- _Records shown_:
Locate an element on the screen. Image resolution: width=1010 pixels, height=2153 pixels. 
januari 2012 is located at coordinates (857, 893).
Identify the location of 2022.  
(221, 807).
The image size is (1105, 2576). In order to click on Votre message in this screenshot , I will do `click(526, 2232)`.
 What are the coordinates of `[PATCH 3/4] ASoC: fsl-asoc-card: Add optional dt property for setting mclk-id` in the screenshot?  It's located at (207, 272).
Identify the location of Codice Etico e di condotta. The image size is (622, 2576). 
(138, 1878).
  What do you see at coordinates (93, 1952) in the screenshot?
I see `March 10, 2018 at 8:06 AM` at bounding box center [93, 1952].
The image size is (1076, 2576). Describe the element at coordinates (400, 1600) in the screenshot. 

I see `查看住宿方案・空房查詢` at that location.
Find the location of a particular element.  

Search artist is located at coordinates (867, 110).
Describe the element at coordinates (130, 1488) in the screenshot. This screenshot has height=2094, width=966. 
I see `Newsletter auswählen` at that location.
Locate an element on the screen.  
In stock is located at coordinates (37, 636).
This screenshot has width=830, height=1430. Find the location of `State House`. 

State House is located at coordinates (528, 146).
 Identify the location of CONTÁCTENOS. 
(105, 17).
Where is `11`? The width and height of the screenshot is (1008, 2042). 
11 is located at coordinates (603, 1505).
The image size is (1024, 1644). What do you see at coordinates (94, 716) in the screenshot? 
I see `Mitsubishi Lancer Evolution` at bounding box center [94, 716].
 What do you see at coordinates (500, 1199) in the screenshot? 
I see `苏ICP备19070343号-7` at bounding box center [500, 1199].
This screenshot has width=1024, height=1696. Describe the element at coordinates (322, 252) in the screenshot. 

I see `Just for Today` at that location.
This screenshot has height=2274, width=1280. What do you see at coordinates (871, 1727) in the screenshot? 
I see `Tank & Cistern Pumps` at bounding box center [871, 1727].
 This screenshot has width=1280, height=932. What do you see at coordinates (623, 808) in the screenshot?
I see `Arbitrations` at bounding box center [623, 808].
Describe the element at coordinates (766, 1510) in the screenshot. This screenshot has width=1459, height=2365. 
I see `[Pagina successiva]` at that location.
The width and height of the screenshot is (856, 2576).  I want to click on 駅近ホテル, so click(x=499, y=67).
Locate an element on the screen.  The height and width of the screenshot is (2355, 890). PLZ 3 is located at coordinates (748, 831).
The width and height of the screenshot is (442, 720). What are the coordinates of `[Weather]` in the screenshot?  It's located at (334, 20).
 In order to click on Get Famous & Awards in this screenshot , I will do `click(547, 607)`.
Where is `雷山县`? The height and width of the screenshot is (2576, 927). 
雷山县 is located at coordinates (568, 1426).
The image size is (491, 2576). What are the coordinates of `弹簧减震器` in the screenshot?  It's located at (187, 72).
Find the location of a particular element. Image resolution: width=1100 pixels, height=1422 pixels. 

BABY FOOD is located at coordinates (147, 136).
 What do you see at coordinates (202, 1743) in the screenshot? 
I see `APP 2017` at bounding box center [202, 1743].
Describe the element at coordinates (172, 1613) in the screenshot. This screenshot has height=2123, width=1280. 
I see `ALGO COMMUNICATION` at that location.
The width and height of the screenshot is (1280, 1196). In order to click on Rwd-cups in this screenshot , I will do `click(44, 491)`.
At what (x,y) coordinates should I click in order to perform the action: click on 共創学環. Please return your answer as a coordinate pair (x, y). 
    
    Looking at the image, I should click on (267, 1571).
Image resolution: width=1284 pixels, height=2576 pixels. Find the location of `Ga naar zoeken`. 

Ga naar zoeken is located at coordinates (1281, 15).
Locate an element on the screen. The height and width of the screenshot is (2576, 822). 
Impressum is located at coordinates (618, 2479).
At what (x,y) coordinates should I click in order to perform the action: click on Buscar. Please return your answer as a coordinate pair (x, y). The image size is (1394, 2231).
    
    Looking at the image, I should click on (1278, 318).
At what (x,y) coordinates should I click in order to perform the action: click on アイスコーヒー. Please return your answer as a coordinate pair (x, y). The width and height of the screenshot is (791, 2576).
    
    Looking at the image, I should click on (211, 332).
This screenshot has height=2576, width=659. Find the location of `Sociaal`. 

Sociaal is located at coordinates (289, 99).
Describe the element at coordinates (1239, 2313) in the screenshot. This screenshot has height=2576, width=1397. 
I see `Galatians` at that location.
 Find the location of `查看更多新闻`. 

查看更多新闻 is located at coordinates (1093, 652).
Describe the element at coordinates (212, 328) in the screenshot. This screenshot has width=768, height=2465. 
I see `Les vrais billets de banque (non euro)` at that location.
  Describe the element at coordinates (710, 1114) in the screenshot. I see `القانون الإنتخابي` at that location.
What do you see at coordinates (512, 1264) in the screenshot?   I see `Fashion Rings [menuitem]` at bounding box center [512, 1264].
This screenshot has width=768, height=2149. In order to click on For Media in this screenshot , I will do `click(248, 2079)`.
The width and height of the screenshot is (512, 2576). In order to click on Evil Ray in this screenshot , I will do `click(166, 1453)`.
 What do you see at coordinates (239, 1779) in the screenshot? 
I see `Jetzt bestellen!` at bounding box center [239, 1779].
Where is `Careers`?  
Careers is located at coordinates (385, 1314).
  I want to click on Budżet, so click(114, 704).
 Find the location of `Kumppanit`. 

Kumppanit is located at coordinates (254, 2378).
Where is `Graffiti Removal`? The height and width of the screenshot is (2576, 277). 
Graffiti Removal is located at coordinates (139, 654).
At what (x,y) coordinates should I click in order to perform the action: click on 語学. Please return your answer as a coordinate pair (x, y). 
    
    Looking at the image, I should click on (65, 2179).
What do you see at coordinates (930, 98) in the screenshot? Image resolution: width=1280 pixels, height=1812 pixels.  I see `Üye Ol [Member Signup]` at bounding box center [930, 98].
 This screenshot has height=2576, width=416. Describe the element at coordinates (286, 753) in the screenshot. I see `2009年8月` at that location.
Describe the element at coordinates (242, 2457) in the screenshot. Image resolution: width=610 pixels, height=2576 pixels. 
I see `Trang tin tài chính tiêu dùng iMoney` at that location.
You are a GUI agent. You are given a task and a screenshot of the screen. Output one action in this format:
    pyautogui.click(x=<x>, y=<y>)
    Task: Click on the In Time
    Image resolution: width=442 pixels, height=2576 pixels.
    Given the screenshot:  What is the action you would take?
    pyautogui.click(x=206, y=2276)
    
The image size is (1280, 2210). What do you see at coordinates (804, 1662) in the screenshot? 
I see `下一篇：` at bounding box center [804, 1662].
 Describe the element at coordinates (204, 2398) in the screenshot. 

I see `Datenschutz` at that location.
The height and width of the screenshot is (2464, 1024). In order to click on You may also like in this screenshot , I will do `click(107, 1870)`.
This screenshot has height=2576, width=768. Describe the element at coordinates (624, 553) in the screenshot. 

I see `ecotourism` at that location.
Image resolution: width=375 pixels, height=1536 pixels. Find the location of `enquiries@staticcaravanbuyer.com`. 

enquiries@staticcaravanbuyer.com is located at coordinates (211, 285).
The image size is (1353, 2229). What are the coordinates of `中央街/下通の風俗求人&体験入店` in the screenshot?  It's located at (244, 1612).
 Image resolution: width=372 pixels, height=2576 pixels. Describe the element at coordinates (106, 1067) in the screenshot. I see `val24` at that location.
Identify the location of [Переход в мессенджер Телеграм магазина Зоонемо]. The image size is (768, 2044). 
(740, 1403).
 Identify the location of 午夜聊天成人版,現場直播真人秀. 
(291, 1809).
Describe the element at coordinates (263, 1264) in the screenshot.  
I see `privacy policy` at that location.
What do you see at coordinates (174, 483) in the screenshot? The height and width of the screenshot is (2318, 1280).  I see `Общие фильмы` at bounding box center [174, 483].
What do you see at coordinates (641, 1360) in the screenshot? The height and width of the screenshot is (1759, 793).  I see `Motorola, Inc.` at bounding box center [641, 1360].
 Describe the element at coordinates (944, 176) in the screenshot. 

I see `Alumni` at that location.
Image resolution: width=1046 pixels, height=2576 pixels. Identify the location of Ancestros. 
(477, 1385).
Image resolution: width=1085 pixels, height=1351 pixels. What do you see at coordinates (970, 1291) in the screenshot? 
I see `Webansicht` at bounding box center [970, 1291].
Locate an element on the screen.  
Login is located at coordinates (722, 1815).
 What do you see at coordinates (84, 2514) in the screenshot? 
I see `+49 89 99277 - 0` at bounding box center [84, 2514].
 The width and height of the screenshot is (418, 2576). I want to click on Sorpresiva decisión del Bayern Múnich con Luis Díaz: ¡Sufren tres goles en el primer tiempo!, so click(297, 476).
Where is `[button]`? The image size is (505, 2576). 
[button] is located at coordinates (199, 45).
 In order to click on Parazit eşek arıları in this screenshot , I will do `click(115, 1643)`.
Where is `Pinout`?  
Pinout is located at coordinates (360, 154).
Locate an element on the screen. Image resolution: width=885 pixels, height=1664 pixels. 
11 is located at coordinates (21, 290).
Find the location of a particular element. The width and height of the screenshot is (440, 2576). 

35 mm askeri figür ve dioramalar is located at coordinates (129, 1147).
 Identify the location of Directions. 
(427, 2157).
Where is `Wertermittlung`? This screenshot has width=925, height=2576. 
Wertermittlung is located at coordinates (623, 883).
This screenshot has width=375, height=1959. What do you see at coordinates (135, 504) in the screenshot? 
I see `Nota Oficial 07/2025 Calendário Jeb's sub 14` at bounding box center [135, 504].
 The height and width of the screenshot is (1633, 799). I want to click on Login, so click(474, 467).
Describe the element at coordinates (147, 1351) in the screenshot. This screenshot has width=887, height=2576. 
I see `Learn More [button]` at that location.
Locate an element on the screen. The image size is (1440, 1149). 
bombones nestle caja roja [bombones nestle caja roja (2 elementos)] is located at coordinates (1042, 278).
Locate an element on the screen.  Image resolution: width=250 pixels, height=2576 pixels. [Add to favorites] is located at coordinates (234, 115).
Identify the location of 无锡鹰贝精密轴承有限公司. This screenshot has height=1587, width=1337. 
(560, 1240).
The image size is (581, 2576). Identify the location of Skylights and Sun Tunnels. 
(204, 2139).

- _Task requirements_: Send back exactly the lines of the listing above starting at the one with "Describe the element at coordinates (212, 328)" and ending at the one with "This screenshot has width=768, height=2149.", inclusive, and no others.

- _Output below_:
Describe the element at coordinates (212, 328) in the screenshot. This screenshot has width=768, height=2465. 
I see `Les vrais billets de banque (non euro)` at that location.
  Describe the element at coordinates (710, 1114) in the screenshot. I see `القانون الإنتخابي` at that location.
What do you see at coordinates (512, 1264) in the screenshot?   I see `Fashion Rings [menuitem]` at bounding box center [512, 1264].
This screenshot has width=768, height=2149. In order to click on For Media in this screenshot , I will do `click(248, 2079)`.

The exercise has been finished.